[Data excerpts]
..............................
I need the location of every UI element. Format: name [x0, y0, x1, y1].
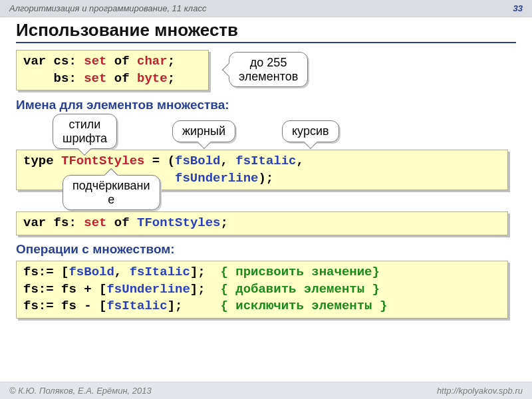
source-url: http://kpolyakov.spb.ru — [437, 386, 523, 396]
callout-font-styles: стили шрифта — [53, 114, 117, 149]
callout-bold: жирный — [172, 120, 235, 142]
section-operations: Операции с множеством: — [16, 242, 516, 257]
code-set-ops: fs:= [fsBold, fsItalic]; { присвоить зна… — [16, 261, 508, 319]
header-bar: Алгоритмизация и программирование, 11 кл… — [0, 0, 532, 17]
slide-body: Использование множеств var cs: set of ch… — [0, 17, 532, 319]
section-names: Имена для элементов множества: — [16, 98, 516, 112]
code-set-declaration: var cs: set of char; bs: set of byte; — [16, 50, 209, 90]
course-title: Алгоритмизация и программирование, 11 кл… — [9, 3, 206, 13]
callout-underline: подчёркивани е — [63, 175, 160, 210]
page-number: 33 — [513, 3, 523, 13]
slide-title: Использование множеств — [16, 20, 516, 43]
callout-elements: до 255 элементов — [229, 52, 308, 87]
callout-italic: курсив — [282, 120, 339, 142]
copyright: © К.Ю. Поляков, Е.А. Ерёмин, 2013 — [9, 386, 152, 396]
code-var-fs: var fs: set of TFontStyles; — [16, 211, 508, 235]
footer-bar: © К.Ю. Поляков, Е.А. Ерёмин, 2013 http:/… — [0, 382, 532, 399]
..............................
Determine the number of lines in the entries that hold "Поляков". Reply with that number only.

**Result below:** 2